==== EXTRACTED MATERIAL ====

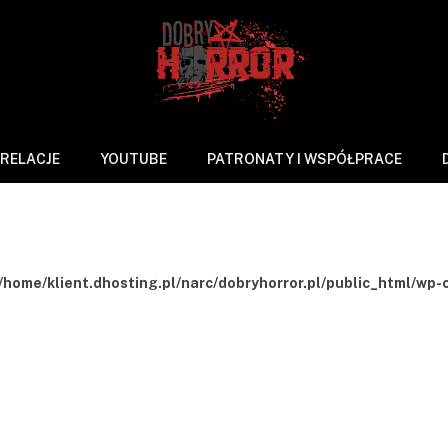
RELACJE
YOUTUBE
PATRONATY I WSPÓŁPRACE
/home/klient.dhosting.pl/narc/dobryhorror.pl/public_html/wp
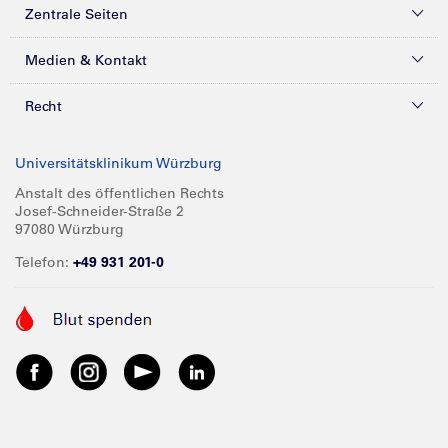
Zentrale Seiten
Kliniken & Zentren
Medien & Kontakt
Patienten & Besucher
Presse
Recht
Zuweiser
Magazine
Datenschutz
Universitätsklinikum Würzburg
Forschung
Mediathek
Compliance
Anstalt des öffentlichen Rechts
Josef-Schneider-Straße 2
Karriere
Glossar
Impressum
97080 Würzburg
Über UKW
Spenden
Telefon:
+49 931 201-0
Barrierefreiheit
Babygalerie
Kontakt
Informationen für Geschäftspartner
Anreise
Vertraulichkeit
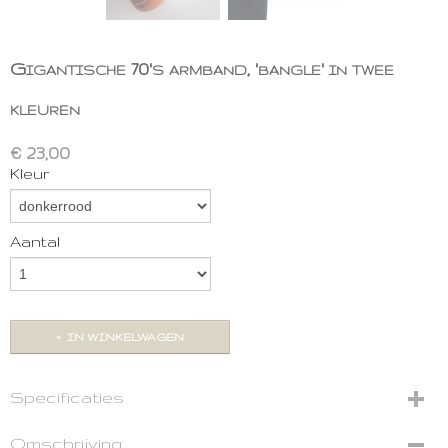
Gigantische 70's armband, 'bangle' in twee
kleuren
€ 23,00
Kleur
Aantal
IN WINKELWAGEN
Specificaties
Productcode
Omschrijving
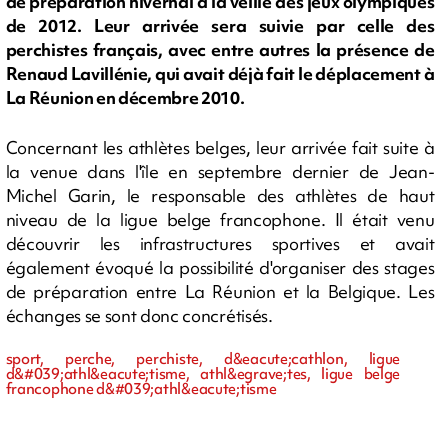
de préparation hivernal à la veille des jeux olympiques
de 2012. Leur arrivée sera suivie par celle des
perchistes français, avec entre autres la présence de
Renaud Lavillénie, qui avait déjà fait le déplacement à
La Réunion en décembre 2010.
Concernant les athlètes belges, leur arrivée fait suite à
la venue dans l'île en septembre dernier de Jean-
Michel Garin, le responsable des athlètes de haut
niveau de la ligue belge francophone. Il était venu
découvrir les infrastructures sportives et avait
également évoqué la possibilité d'organiser des stages
de préparation entre La Réunion et la Belgique. Les
échanges se sont donc concrétisés.
sport, perche, perchiste, d&eacute;cathlon, ligue
d&#039;athl&eacute;tisme, athl&egrave;tes, ligue belge
francophone d&#039;athl&eacute;tisme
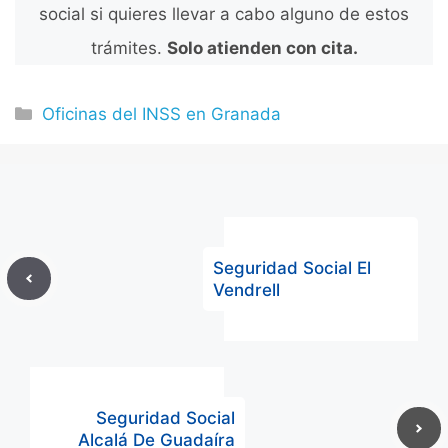
social si quieres llevar a cabo alguno de estos
trámites.
Solo atienden con cita.
Categorías
Oficinas del INSS en Granada
Seguridad Social El
Vendrell
Seguridad Social
Alcalá De Guadaíra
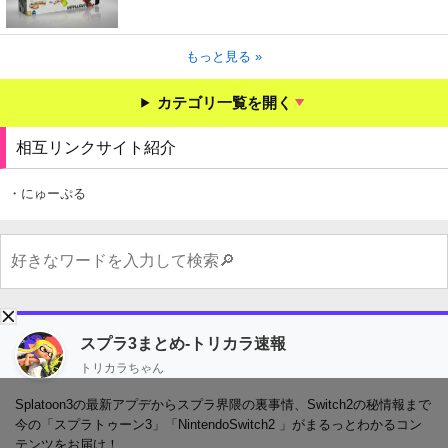
もっと見る »
カテゴリ一覧を開く
相互リンクサイト紹介
・にゅーぷる
スプラ3まとめ-トリカラ速報
トリカラちゃん
Splatoon3の最新アプデからスプラ界隈の裏事情、Switch2の秘情報まで
今の「スプラトゥーン3」「NintendoSwitch2 」がまるっとわかるコン
テンツをお届け！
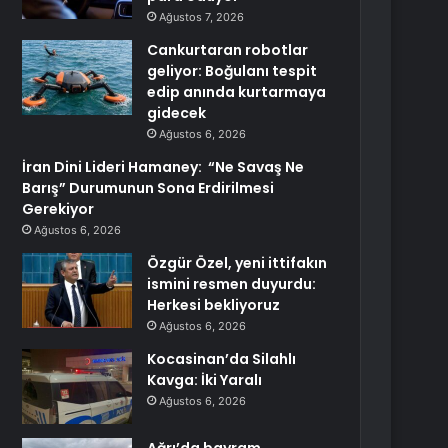
Ağustos 7, 2026
Cankurtaran robotlar
geliyor: Boğulanı tespit
edip anında kurtarmaya
gidecek
Ağustos 6, 2026
İran Dini Lideri Hamaney: “Ne Savaş Ne
Barış” Durumunun Sona Erdirilmesi
Gerekiyor
Ağustos 6, 2026
Özgür Özel, yeni ittifakın
ismini resmen duyurdu:
Herkesi bekliyoruz
Ağustos 6, 2026
Kocasinan’da Silahlı
Kavga: İki Yaralı
Ağustos 6, 2026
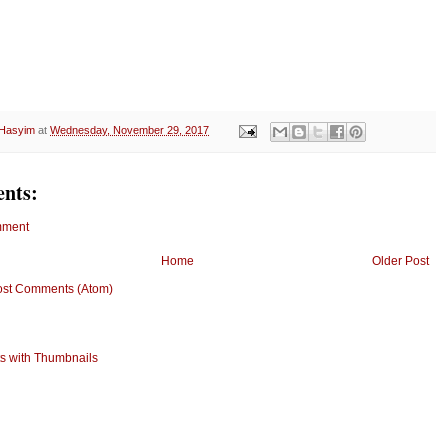
 Hasyim
at
Wednesday, November 29, 2017
nts:
mment
Home
Older Post
ost Comments (Atom)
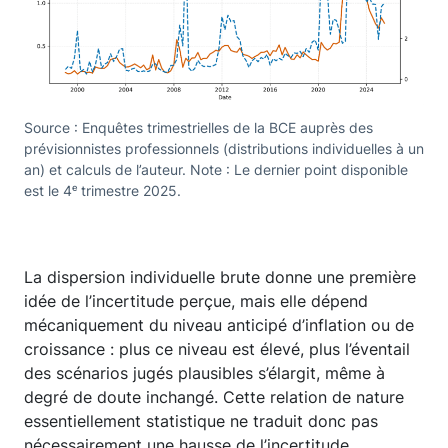
Source : Enquêtes trimestrielles de la BCE auprès des
prévisionnistes professionnels (distributions individuelles à un
an) et calculs de l’auteur. Note : Le dernier point disponible
est le 4ᵉ trimestre 2025.
La dispersion individuelle brute donne une première
idée de l’incertitude perçue, mais elle dépend
mécaniquement du niveau anticipé d’inflation ou de
croissance : plus ce niveau est élevé, plus l’éventail
des scénarios jugés plausibles s’élargit, même à
degré de doute inchangé. Cette relation de nature
essentiellement statistique ne traduit donc pas
nécessairement une hausse de l’incertitude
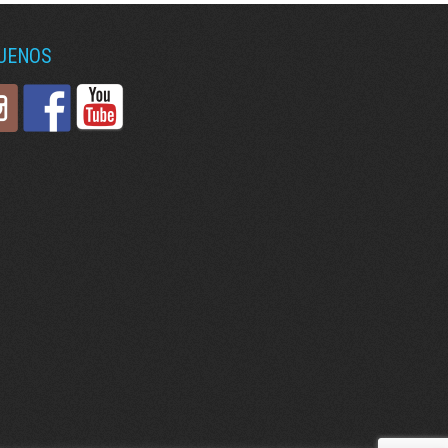
GUENOS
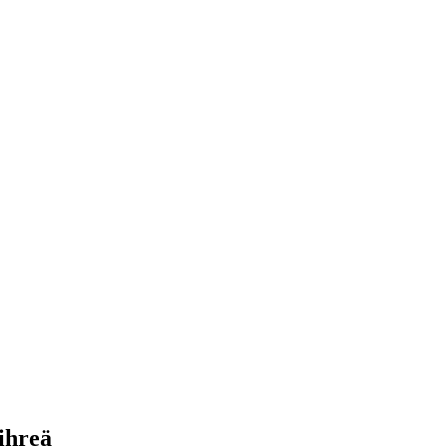
ihreä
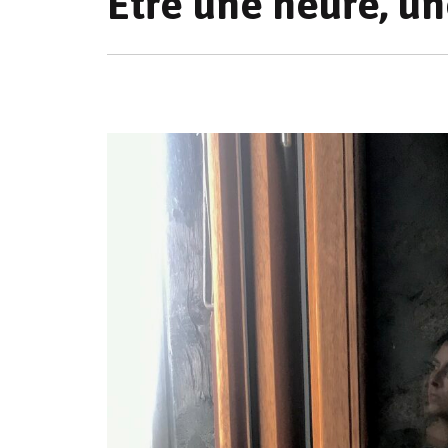
Être une heure, u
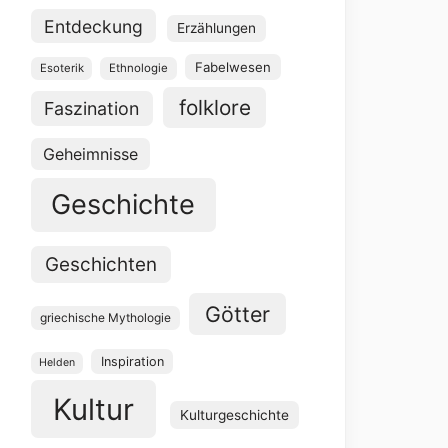
Entdeckung
Erzählungen
Fabelwesen
Esoterik
Ethnologie
folklore
Faszination
Geheimnisse
Geschichte
Geschichten
Götter
griechische Mythologie
Inspiration
Helden
Kultur
Kulturgeschichte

====

→ WHAT TO WORK ON
Print nothing except the lines above from the one containing "Michel Garin, le" down to the one containing "ost Comments (Atom)", both included, exactly as written and free of pictures.

→ WRITTEN ANSWER
Michel Garin, le responsable des athlètes de haut
niveau de la ligue belge francophone. Il était venu
découvrir les infrastructures sportives et avait
également évoqué la possibilité d'organiser des stages
de préparation entre La Réunion et la Belgique. Les
échanges se sont donc concrétisés.
sport, perche, perchiste, d&eacute;cathlon, ligue
d&#039;athl&eacute;tisme, athl&egrave;tes, ligue belge
francophone d&#039;athl&eacute;tisme
social si quieres llevar a cabo alguno de estos
trámites.
Solo atienden con cita.
Categorías
Oficinas del INSS en Granada
Seguridad Social El
Vendrell
Seguridad Social
Alcalá De Guadaíra
もっと見る »
カテゴリ一覧を開く
相互リンクサイト紹介
・にゅーぷる
スプラ3まとめ-トリカラ速報
トリカラちゃん
Splatoon3の最新アプデからスプラ界隈の裏事情、Switch2の秘情報まで
今の「スプラトゥーン3」「NintendoSwitch2 」がまるっとわかるコン
テンツをお届け！
Ağustos 7, 2026
Cankurtaran robotlar
geliyor: Boğulanı tespit
edip anında kurtarmaya
gidecek
Ağustos 6, 2026
İran Dini Lideri Hamaney: “Ne Savaş Ne
Barış” Durumunun Sona Erdirilmesi
Gerekiyor
Ağustos 6, 2026
Özgür Özel, yeni ittifakın
ismini resmen duyurdu:
Herkesi bekliyoruz
Ağustos 6, 2026
Kocasinan’da Silahlı
Kavga: İki Yaralı
Ağustos 6, 2026
 Hasyim
at
Wednesday, November 29, 2017
nts:
mment
Home
Older Post
ost Comments (Atom)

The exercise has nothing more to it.